You’ve probably heard the phrase, “Stress can kill you.”
And it turns out that it’s even truer than you might think.
In fact, according to a study by a team of scientists at Yale University, stress won’t just keep you up at night, it also speeds up your aging, ticking years off your life — just a clock.
But not just any clock…
Recently, scientists have discovered ways to go beyond chronological age (the number of years you’ve lived) to measure biological age (how old your cells are, and therefore your true age) using epigenetic clocks.
To do this, they track chemical changes in your DNA that occur naturally as you age, which can better predict not only your health but also your lifespan.
Stress makes life’s clock tick faster
And those Yale researchers decided to put one such clock, appropriately named “GrimAge,” to work to see just exactly what stress can do to your biological clock.

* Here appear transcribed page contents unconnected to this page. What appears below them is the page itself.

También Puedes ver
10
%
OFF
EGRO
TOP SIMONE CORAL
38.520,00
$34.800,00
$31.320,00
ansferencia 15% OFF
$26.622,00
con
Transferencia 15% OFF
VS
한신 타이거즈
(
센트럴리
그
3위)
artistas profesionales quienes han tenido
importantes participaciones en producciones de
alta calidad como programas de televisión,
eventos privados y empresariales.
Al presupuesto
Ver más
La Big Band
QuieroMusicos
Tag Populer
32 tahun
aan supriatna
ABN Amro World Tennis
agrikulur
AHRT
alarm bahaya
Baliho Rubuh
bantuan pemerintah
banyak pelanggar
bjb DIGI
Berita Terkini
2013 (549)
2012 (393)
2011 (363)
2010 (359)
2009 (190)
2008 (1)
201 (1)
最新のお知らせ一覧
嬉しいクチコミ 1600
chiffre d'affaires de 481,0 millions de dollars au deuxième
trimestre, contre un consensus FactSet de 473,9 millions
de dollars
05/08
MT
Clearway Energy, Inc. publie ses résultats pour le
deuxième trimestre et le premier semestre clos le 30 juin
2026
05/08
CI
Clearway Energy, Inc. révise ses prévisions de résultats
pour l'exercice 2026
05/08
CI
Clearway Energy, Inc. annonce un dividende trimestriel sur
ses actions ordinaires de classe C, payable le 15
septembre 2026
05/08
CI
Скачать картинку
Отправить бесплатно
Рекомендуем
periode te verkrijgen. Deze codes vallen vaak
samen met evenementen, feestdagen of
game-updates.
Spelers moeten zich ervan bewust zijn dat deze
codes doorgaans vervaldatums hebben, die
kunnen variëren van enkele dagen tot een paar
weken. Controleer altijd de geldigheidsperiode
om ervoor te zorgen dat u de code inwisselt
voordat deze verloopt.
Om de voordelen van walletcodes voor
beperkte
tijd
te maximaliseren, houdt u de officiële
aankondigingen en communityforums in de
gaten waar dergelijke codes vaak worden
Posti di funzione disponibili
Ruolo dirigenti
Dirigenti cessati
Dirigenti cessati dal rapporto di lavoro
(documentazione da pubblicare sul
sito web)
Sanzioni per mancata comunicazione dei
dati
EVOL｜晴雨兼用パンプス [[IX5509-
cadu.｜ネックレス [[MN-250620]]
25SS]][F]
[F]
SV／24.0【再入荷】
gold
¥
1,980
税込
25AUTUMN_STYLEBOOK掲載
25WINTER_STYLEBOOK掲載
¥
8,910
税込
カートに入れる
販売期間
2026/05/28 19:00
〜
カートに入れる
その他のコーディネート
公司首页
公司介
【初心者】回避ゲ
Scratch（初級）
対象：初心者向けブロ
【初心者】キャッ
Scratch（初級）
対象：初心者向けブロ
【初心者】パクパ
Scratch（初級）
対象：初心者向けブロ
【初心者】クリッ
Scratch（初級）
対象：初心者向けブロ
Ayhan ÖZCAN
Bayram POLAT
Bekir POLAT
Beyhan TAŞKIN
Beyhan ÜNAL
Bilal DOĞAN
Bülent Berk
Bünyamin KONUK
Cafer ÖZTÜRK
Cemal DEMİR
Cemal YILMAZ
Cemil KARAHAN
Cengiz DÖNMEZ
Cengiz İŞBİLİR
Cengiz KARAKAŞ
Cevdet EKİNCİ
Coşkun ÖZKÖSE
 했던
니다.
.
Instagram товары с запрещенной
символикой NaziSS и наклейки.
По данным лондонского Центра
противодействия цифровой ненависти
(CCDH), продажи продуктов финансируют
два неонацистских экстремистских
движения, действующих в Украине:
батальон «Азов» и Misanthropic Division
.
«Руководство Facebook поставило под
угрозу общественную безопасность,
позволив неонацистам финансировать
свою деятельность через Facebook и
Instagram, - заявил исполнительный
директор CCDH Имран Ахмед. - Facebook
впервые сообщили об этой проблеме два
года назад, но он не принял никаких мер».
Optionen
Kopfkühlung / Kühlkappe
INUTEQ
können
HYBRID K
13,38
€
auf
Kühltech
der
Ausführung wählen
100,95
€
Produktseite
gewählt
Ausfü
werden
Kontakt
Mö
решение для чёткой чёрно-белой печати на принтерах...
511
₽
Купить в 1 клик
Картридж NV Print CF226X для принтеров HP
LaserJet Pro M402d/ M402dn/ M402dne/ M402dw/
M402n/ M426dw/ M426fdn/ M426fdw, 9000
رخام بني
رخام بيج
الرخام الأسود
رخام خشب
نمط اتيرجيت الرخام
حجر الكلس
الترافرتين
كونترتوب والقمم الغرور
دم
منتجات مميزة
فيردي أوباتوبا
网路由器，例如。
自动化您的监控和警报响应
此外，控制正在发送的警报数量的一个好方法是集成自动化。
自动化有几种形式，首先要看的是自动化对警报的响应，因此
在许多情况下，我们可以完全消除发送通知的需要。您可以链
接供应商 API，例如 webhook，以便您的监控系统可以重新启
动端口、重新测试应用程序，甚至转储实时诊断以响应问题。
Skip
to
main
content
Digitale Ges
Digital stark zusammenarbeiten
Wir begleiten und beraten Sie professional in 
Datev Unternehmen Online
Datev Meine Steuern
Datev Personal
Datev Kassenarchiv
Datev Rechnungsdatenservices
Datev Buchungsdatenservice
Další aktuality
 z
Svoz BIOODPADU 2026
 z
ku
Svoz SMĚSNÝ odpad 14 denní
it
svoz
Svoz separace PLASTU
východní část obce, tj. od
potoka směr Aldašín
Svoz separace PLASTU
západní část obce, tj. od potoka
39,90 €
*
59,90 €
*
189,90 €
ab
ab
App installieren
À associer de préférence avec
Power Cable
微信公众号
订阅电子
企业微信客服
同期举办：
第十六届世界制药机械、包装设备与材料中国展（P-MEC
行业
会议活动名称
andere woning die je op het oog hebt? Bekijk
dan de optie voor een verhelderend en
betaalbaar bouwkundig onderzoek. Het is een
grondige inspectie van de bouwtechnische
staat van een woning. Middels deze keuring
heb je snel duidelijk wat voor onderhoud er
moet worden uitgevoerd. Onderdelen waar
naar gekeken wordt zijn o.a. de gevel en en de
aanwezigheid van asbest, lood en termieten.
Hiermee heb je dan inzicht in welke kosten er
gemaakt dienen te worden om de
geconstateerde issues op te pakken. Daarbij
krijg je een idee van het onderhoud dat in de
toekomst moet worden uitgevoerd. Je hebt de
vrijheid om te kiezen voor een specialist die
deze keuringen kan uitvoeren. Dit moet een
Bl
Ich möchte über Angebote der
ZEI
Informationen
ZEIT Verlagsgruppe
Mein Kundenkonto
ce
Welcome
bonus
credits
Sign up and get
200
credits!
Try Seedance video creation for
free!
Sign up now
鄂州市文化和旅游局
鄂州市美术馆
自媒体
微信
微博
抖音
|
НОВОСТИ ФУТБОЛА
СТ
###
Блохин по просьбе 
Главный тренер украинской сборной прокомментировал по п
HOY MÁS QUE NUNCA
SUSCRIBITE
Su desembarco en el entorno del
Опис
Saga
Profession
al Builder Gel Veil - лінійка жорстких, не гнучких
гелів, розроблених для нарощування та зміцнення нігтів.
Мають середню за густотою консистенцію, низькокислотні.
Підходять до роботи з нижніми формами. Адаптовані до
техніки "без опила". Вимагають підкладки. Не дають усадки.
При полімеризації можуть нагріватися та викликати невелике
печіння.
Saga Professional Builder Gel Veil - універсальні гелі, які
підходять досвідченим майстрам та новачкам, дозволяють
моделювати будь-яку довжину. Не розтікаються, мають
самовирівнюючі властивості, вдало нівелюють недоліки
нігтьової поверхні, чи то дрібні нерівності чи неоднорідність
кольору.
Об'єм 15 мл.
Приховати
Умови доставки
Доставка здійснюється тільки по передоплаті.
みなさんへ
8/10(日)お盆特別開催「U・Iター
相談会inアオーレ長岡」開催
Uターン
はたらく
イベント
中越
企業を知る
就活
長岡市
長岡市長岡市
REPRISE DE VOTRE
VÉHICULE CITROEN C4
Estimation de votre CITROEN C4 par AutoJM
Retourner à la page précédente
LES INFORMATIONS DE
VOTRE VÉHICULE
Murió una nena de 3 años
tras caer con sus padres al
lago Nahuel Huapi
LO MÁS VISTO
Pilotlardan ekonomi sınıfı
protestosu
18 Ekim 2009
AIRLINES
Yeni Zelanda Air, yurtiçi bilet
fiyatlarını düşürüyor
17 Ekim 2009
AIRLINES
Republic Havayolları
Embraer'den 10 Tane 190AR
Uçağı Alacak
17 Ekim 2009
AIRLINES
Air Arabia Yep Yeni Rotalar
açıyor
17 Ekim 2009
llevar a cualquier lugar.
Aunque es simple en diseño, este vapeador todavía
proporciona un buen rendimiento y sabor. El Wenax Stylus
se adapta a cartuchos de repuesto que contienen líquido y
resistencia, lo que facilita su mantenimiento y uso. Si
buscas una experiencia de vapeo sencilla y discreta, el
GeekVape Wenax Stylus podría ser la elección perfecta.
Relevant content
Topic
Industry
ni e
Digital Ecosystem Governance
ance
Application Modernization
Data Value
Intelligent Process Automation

The team enrolled 444 people, from 19 to 50 years old, who provided blood samples used to evaluate the age-related chemical changes captured by GrimAge. They also answered questions regarding their stress levels and psychological resilience — in other words, their ability to cope.
And sure enough, GrimAge revealed that for those living with chronic stress were aging faster.
Yup, stress accelerated their aging process — something none of us needs or wants.
And to top it off, the people with higher stress levels also showed physiological changes, like increased insulin resistance, which can lead to diabetes and heart problems.
Minimizing the consequences of stress
Luckily, the research didn’t just confirm the damage stress can do to your body, it also revealed tools you can use to minimize its consequences.
You see, while stress was damaging to all participants, it didn’t affect everyone’s health to the same degree.
According to the researchers, subjects who scored high on two psychological resilience measures — emotion regulation and self-control — were better able to fight off the effects of stress on aging and insulin resistance
In other words, caring for your psychological health makes it more likely you’ll live a longer and healthier life.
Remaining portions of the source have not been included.